The Wall Street Journal and LAT both mention a GAO report stating that, including the prescription drug benefit, Medicare may cost some, um, $27 trillion over the next 75 years, more than seven times the estimated cost of Social Security over that period. Meanwhile, the NYT reports that the administration is looking for ways to cut growth in federal spending on Medicaid, the health insurance program for poor people.

On their front pages, both USAT and the WP handicap upcoming tussles between Bush and GOP congressmen, whose boldness has grown in tandem with their majority, opposing Bush’s push for guest-worker visas and calling in right-wing chits in return for supporting Social Security privatization. While the Post kind of muddles the framing until the end, USAT does much better: “CONSERVATIVES TO CHALLENGE BUSH.”

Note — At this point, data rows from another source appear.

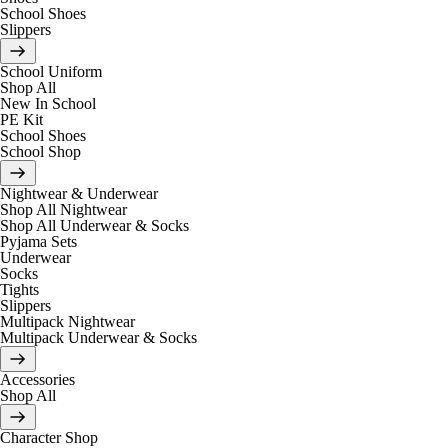
School Shoes
Slippers
School Uniform
Shop All
New In School
PE Kit
School Shoes
School Shop
Nightwear & Underwear
Shop All Nightwear
Shop All Underwear & Socks
Pyjama Sets
Underwear
Socks
Tights
Slippers
Multipack Nightwear
Multipack Underwear & Socks
Accessories
Shop All
Character Shop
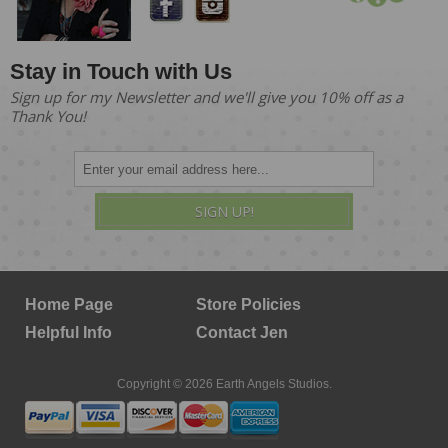
Stay in Touch with Us
Sign up for my Newsletter and we'll give you 10% off as a
Thank You!
SIGN UP!
Home Page
Store Policies
Helpful Info
Contact Jen
Copyright © 2026 Earth Angels Studios.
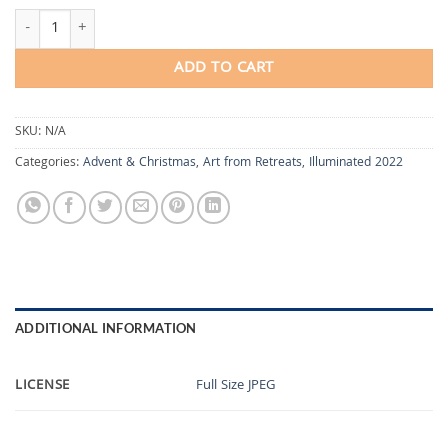
Blessing the Clearing quantity
ADD TO CART
SKU:
N/A
Categories:
Advent & Christmas
,
Art from Retreats
,
Illuminated 2022
ADDITIONAL INFORMATION
LICENSE
Full Size JPEG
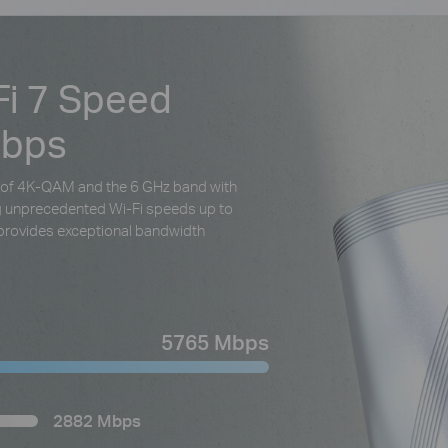
Fi 7 Speed
Mbps
al of 4K-QAM and the 6 GHz band with
ng unprecedented Wi-Fi speeds up to
rovides exceptional bandwidth
5765 Mbps
2882 Mbps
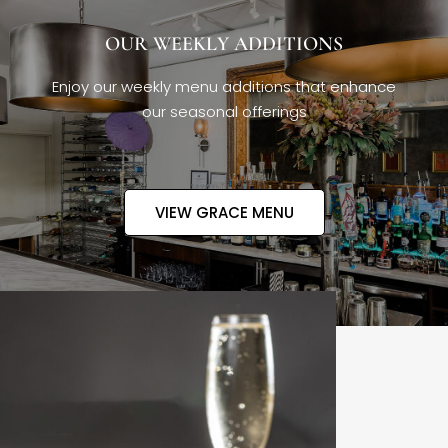
OUR WEEKLY ADDITIONS
Enjoy our weekly menu additions that enhance
our seasonal offerings
VIEW GRACE MENU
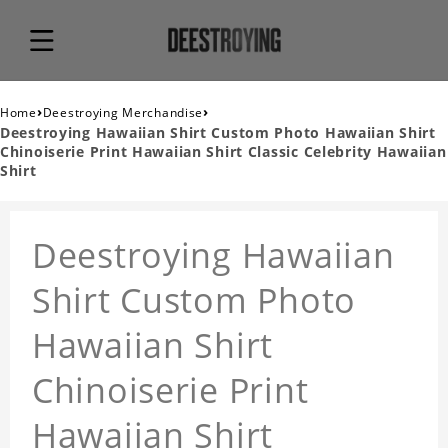
›
›
Home
Deestroying Merchandise
Deestroying Hawaiian Shirt Custom Photo Hawaiian Shirt
Chinoiserie Print Hawaiian Shirt Classic Celebrity Hawaiian
Shirt
Deestroying Hawaiian
Shirt Custom Photo
Hawaiian Shirt
Chinoiserie Print
Hawaiian Shirt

And the NYT returns to the question of who poisoned Viktor Yushchenko, invoking the hallowed name of Agatha Christie as it builds a long, suspenseful story around the boiled crayfish and beer dinner he had with the head of Ukraine’s security service the night before he fell seriously ill. Unfortunately, the premise starts to fall apart when the paper speaks—as has the WP and even this TPer—with Arnold Schecter, one of the most prominent U.S. experts on dioxin poisoning.  The poison takes between three days and two weeks to generate symptoms, he says, making the dinner guests unlikely suspects: “It doesn’t make sense, medically.”